DATASET RECORDS Start Marker

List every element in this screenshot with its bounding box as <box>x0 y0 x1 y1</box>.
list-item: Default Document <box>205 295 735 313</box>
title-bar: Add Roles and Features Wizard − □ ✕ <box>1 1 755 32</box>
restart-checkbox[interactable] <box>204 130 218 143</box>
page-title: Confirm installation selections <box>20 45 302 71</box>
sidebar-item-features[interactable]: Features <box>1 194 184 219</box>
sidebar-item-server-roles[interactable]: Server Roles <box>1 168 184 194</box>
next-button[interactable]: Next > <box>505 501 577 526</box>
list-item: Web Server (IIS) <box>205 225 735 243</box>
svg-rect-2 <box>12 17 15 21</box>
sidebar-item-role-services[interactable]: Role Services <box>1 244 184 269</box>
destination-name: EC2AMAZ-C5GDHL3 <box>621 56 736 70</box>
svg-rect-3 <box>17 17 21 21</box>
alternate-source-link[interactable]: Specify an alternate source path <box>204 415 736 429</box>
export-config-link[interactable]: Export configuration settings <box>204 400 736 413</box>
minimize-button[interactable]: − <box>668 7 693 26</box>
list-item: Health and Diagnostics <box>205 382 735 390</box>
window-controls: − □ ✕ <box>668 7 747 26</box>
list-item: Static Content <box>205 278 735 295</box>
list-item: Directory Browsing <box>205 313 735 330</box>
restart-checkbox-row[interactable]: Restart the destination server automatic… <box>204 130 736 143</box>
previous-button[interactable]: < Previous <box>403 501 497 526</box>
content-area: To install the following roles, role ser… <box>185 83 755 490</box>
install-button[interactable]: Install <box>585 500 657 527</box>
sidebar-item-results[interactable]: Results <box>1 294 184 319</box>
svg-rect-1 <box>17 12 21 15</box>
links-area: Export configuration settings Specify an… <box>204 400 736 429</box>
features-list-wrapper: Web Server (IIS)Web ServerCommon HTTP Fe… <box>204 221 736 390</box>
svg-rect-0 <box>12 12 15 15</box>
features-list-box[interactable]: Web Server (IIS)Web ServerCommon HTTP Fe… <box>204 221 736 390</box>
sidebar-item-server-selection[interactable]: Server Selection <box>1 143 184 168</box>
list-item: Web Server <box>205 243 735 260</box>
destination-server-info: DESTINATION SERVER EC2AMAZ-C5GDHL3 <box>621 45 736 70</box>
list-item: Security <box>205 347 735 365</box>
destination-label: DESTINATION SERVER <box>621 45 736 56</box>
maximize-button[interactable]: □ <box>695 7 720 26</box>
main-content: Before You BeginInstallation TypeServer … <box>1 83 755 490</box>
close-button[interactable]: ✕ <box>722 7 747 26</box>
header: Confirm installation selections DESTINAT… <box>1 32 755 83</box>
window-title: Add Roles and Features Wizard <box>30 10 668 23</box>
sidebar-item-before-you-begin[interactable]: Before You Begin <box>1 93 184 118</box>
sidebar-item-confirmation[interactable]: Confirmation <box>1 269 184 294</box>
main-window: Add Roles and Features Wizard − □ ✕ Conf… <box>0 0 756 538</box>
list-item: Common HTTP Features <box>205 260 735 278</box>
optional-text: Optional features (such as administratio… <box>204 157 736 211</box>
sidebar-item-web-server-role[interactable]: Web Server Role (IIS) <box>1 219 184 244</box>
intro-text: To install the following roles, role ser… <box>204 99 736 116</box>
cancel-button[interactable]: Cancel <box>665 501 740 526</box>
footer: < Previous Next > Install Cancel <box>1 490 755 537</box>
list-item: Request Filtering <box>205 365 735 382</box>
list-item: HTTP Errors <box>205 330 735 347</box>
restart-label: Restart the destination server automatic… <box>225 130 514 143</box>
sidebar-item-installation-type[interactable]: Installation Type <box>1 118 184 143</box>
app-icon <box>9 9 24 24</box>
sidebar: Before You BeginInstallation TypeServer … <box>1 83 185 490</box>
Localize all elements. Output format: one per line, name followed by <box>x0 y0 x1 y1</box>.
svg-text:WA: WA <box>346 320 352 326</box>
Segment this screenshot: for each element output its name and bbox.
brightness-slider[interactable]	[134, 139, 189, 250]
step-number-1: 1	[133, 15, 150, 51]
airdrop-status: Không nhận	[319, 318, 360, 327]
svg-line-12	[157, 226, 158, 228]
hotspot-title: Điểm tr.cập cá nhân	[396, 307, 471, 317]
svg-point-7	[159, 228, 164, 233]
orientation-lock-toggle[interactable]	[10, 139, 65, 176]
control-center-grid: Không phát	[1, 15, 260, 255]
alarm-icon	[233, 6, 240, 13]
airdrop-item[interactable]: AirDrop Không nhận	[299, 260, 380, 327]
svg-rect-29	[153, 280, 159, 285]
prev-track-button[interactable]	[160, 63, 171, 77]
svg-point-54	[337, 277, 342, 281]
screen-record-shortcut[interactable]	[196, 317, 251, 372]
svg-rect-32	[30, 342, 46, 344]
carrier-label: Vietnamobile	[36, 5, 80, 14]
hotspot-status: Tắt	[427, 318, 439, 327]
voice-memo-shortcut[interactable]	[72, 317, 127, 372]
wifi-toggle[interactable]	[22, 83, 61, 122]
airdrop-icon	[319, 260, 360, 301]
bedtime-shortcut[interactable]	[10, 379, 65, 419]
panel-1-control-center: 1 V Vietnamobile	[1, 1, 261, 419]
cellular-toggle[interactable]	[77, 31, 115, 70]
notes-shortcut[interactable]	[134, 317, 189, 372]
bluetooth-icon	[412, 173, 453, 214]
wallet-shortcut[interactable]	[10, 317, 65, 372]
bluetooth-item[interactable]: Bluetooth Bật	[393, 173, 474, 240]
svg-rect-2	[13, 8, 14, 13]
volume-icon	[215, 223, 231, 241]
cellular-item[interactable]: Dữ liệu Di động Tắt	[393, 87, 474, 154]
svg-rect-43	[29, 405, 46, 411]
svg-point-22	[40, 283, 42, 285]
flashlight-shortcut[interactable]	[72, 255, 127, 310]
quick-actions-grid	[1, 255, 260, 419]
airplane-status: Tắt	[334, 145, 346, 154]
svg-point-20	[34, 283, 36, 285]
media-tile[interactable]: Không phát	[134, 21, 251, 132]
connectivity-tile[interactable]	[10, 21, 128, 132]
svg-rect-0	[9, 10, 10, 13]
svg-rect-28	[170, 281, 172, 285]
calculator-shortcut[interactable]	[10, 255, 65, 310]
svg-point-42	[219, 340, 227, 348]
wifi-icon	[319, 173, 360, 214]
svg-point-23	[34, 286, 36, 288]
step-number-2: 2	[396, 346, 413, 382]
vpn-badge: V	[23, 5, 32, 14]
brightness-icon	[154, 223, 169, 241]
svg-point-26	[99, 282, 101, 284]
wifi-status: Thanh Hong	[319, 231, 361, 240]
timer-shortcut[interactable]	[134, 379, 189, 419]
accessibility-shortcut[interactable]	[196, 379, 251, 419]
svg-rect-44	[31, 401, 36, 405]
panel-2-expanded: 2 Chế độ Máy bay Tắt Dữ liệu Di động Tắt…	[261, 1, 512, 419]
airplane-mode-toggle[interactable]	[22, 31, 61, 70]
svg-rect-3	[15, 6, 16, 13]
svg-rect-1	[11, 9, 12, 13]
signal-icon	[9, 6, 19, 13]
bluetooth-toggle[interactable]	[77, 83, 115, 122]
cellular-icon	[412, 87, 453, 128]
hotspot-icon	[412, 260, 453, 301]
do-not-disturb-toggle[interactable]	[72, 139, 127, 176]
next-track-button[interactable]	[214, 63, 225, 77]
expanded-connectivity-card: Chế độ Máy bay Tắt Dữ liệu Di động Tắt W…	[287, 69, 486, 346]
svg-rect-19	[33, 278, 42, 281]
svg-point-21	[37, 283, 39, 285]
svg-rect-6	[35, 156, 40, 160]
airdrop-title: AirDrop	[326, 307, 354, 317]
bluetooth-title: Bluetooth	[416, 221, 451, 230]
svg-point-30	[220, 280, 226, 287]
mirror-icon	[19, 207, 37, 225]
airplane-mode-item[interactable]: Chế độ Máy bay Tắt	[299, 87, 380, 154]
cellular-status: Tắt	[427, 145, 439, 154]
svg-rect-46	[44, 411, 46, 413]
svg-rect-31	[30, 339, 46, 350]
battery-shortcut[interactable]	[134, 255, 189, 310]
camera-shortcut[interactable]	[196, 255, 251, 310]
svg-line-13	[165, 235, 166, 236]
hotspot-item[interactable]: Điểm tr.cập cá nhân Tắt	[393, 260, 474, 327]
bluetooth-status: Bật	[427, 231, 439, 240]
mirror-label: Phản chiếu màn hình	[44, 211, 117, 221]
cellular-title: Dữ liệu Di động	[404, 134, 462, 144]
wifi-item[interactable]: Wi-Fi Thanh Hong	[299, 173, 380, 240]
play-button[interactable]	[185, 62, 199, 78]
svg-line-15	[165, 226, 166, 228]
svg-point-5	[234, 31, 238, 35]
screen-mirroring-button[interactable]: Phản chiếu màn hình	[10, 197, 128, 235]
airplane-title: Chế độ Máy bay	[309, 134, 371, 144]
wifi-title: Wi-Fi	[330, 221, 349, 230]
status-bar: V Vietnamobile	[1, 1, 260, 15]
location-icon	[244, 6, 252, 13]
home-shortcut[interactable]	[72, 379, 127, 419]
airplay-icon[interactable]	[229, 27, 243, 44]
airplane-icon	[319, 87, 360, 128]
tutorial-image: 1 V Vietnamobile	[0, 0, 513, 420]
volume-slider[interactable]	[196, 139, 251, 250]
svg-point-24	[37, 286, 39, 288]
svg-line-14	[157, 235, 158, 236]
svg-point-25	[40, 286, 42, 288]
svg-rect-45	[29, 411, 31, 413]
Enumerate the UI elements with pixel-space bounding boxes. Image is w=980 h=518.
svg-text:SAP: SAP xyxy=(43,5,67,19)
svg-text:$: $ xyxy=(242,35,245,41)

DATASET RECORDS End Marker

Locate "Enumerate the UI" in the material, then quote the line that contains it and all lines after it through the final one.

» TASK SOLUTION:
Enumerate the UI elements with pixel-space bounding boxes. Image is w=980 h=518.
svg-text:SAP: SAP xyxy=(43,5,67,19)
svg-text:$: $ xyxy=(242,35,245,41)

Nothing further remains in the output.